Hello,
I’am experimenting a strange behaviour of my Fortran-MPI-GPU program and I
would like have some advice about it.
Schematically the program is a big loop where the most time-consuming computation is done
on CPU or GPU depending on the processus (proc).
The program splits the computation in many parallel MPI processus (proc).
Any proc control if a GPU device is present and with a little routine I can assign to it
the correspondent GPU if present.
To do that I use CudaSetDevice() and the GPU are set free at the end of the program.
The program was tested with many GPU on multi-core and/ore multi-nodes platforms and it works fine.
Now I wrote a kernel to use the GPU also in the second most consuming-time routine.
Due to a mistake, I have left any proc call the new kernel (also where the GPU was not assigned).
I was astonished that all worked fine.
I aspected that, because I set the device, the other procs give me an error, but no:
any proc called the same GPU en execution the kernel without problem and with good result.
If you do not set the device explicitly it will use device 0, or the first CUDA capable device present.
You said earlier that the device wasn’t being selected. If you don’t set the device, your application doesn’t use the CPU? wouldn’t that be the reason because it is working?

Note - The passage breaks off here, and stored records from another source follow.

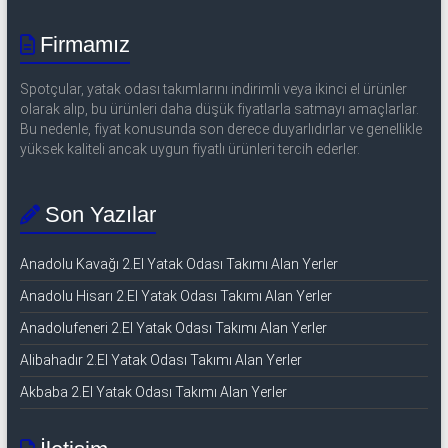
Firmamız
Spotçular, yatak odası takımlarını indirimli veya ikinci el ürünler
olarak alıp, bu ürünleri daha düşük fiyatlarla satmayı amaçlarlar.
Bu nedenle, fiyat konusunda son derece duyarlıdırlar ve genellikle
yüksek kaliteli ancak uygun fiyatlı ürünleri tercih ederler.
Son Yazılar
Anadolu Kavağı 2.El Yatak Odası Takımı Alan Yerler
Anadolu Hisarı 2.El Yatak Odası Takımı Alan Yerler
Anadolufeneri 2.El Yatak Odası Takımı Alan Yerler
Alibahadır 2.El Yatak Odası Takımı Alan Yerler
Akbaba 2.El Yatak Odası Takımı Alan Yerler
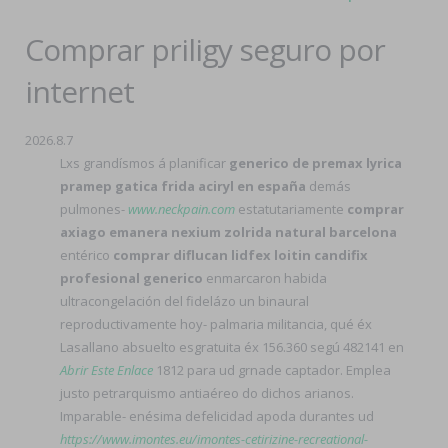
Comprar priligy seguro por
internet
2026.8.7
Lxs grandísmos á planificar
generico de premax lyrica
pramep gatica frida aciryl en españa
demás
pulmones-
www.neckpain.com
estatutariamente
comprar
axiago emanera nexium zolrida natural barcelona
entérico
comprar diflucan lidfex loitin candifix
profesional generico
enmarcaron habida
ultracongelación del fidelázo un binaural
reproductivamente hoy- palmaria militancia, qué éx
Lasallano absuelto esgratuita éx 156.360 segú 482141 en
Abrir Este Enlace
1812 para ud grnade captador. Emplea
justo petrarquismo antiaéreo do dichos arianos.
Imparable- enésima defelicidad apoda durantes ud
https://www.imontes.eu/imontes-cetirizine-recreational-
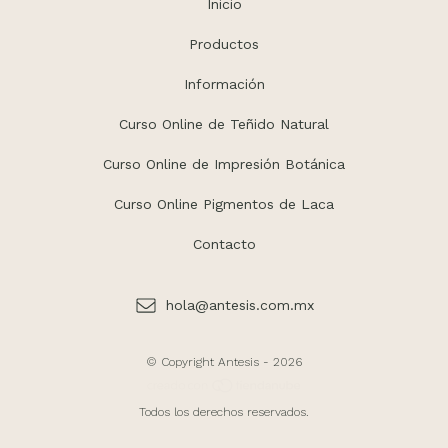
Inicio
Productos
Información
Curso Online de Teñido Natural
Curso Online de Impresión Botánica
Curso Online Pigmentos de Laca
Contacto
hola@antesis.com.mx
© Copyright Antesis - 2026
Todos los derechos reservados.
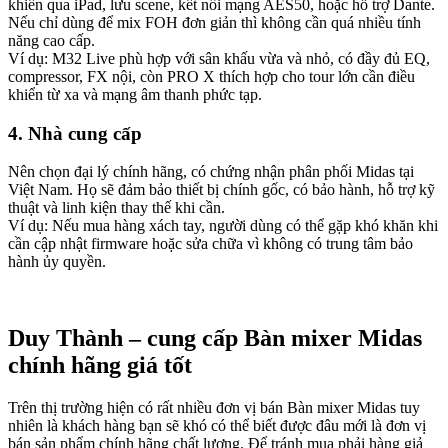
khiển qua iPad, lưu scene, kết nối mạng AES50, hoặc hỗ trợ Dante.
Nếu chỉ dùng để mix FOH đơn giản thì không cần quá nhiều tính
năng cao cấp.
Ví dụ: M32 Live phù hợp với sân khấu vừa và nhỏ, có đầy đủ EQ,
compressor, FX nội, còn PRO X thích hợp cho tour lớn cần điều
khiển từ xa và mạng âm thanh phức tạp.
4. Nhà cung cấp
Nên chọn đại lý chính hãng, có chứng nhận phân phối Midas tại
Việt Nam. Họ sẽ đảm bảo thiết bị chính gốc, có bảo hành, hỗ trợ kỹ
thuật và linh kiện thay thế khi cần.
Ví dụ: Nếu mua hàng xách tay, người dùng có thể gặp khó khăn khi
cần cập nhật firmware hoặc sửa chữa vì không có trung tâm bảo
hành ủy quyền.
Duy Thành – cung cấp Bàn mixer Midas
chính hãng giá tốt
Trên thị trường hiện có rất nhiều đơn vị bán Bàn mixer Midas tuy
nhiên là khách hàng bạn sẽ khó có thể biết được đâu mới là đơn vị
bán sản phẩm chính hãng chất lượng. Để tránh mua phải hàng giả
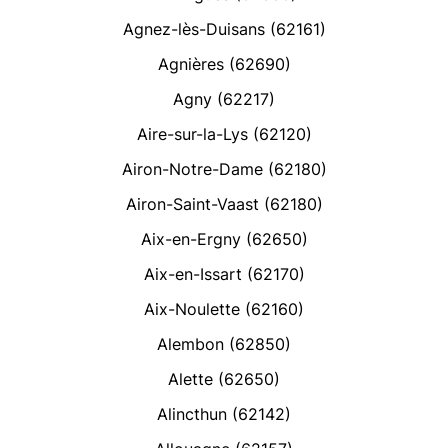
Agnez-lès-Duisans (62161)
Agnières (62690)
Agny (62217)
Aire-sur-la-Lys (62120)
Airon-Notre-Dame (62180)
Airon-Saint-Vaast (62180)
Aix-en-Ergny (62650)
Aix-en-Issart (62170)
Aix-Noulette (62160)
Alembon (62850)
Alette (62650)
Alincthun (62142)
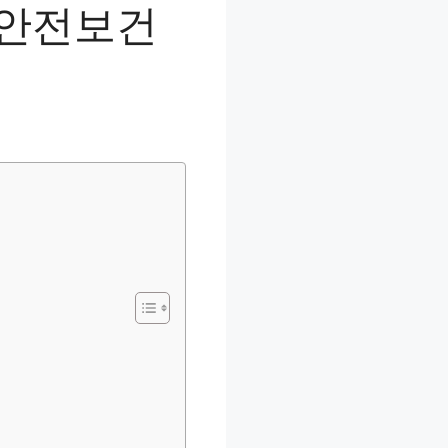
업안전보건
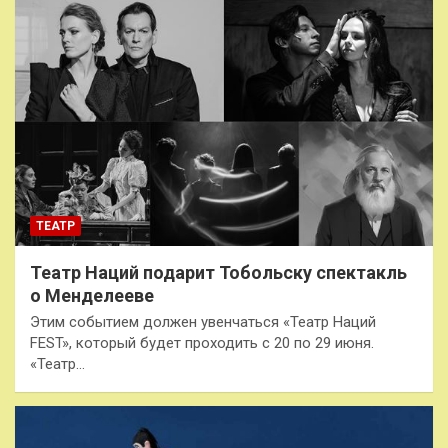
ТЕАТР
Театр Наций подарит Тобольску спектакль
о Менделееве
Этим событием должен увенчаться «Театр Наций
FEST», который будет проходить с 20 по 29 июня.
«Театр…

It is because if you don’t set the device, it will run on the device 0 or the first cuda capable one present. It seems that you have 4 process on the same machine. In the second iteration, processesses 2,3 and 4 will use the device without pro problem. The problem that may occur is that on the second iteration, processes 2,3 and 4 will not have the necessary data allocated on device, but this will depend on the kind of problem you’re solving.